Date: Tue, 27 Mar 2007 08:59:34 -0800
From: Jan Heine <heine94(AT)>
Subject: [BOB] For sale: custom 1999 Rivendell Randonneur

For sale: My custom 1999 Rivendell Randonneur. It's a special bike, 
built for me based on the ideas (and using many of the parts of the 
French randonneur bikes made by Rene Herse and Alex Singer:

A photo is at

- Fork, frame: 1999 Rivendell Road, second generation lugs, medium 
blue metallic paint, 58 cm frame size (57 cm top tube), with numerous 
custom features:
- Extralight tubing (Reynolds 753 0.8-0.5-0.8 mm for the most part)
- Extra clearance for 28+ mm tires with fenders (currently used with 
Rivendell Rolly-Poly)
- Mafac Competition brakes with brazed-on pivots
- All braze-ons for well-integrated Honjo aluminum fenders (no clamps, etc.)
- Special braze-ons for Alex Singer front rack
- Eyelets on rear stays for Nitto bag support rack or two taillights
- Extra eyelet on right dropout for light mount
- 3 bottle cages (all with "reinforcement" stars)
- Long-slot horizontal dropouts (to allow using as a fixed-gear)

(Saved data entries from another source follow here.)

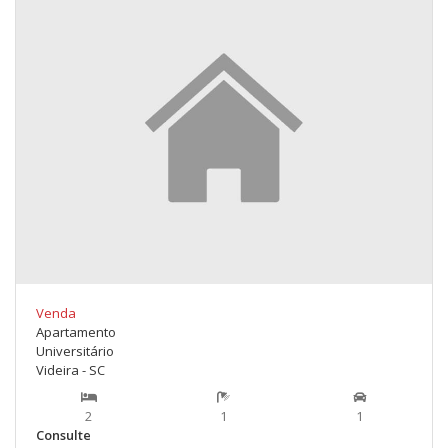
Venda
Apartamento
Universitário
Videira - SC
2
1
1
Consulte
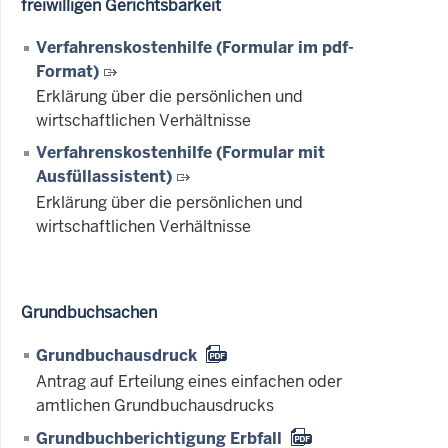
freiwilligen Gerichtsbarkeit
Verfahrenskostenhilfe (Formular im pdf-
Format)
Erklärung über die persönlichen und
wirtschaftlichen Verhältnisse
Verfahrenskostenhilfe (Formular mit
Ausfüllassistent)
Erklärung über die persönlichen und
wirtschaftlichen Verhältnisse
Grundbuchsachen
Grundbuchausdruck
Antrag auf Erteilung eines einfachen oder
amtlichen Grundbuchausdrucks
Grundbuchberichtigung Erbfall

The bike is sold with the following equipment:
- Mafac "Competition" centerpull brakes (top of the line), Matthauser 
pads on front, Mafac on rear (the brakes don't squeal)
- Alex Singer custom front rack (made for this bike as a personal 
favor by Ernest Csuka of Cycles Alex Singer)
- TTT 100m stem with Alex Singer decaleur (the decaleur fits any 
standard stem with a horizontal bolt)
- Nitto 165 (?) handblebars (deep drop, relatively long reach)
- Dia-Compe 986 (?) canti-specific brake levers
- Rivendell-design Carradice handlebar bag modified with Alex Singer decaleur
- Ritchey triple cranks, 172.5 mm, TA rings 50-40-30
- Ritchey WCS Pro cup-and-cone bottom bracket with less than 1500 miles
- Honjo aluminum fenders, extra-long front (I cut down a rear fender 
for this), with mudflap (not shown in photo)
- Stronglight headset
- Campagnolo Nuovo Record seatpost (lots of setback, never goes out 
of adjustment)
- 2 taillights. One is a German "Basta," the second is a small 
Specialized "Hot Dot," both modified for braze-on mounting.

Not sold with the bike, but shown in the photo are:
- Wheels (SON generator front, Maxi-Car rear)
- front light with mount
- Derailleurs and shift levers (Simplex SLJ)
- Saddle
- Pedals
- Pump

Except the rear wheel, these could be included at additional cost.

The bike was built for me in 1999, using all new parts (except the 
seatpost). I used in in Paris-Brest-Paris 1999, then rode it as my 
only bike for a few years. The bike still holds the unsupported 
Cannonball and S2S cross-state records... It has been 100% reliable. 
I haven't ridden it much in recent years, and with a new 650B bike on 
the way, I reluctantly have decided that it is surplus to 

The frame is in great shape, with no major scratches, rust or other 
damage. There is very little paint loss on the dropout faces from the 
QR clamps, plus one minor nick the size of a pinhead, but that is 
pretty much it. The components are in very good shape, but show that 
they have been used. The fenders have a few light scratches. The bike 
rides like a brand-new bike.

The bike has the standard Rivendell Road geometry (73 head angle, 43 
mm fork offset). It would be easy to add a Nitto bag support rear 
rack (the light braze-ons initially were designed for this) to carry 
a Carradice saddlebag.

If you prefer a Singer-style low-trail geometry, the fork blades have 
ample length (more than standard), and re-raking them would be an 
easy task. There are two rubber spacers under the fork crown, so 
you'd remove one, and the fender line would be unchanged. The brakes 
have plenty of adjustment range.

The bike is the best of both worlds: French integrated racks, fenders 
and lights with Rivendell design and workmanship and Joe Bell paint. 
The bike was made by Joe Starck, by the way, and the brazing is close 
to perfect as far as I can tell without stripping the paint.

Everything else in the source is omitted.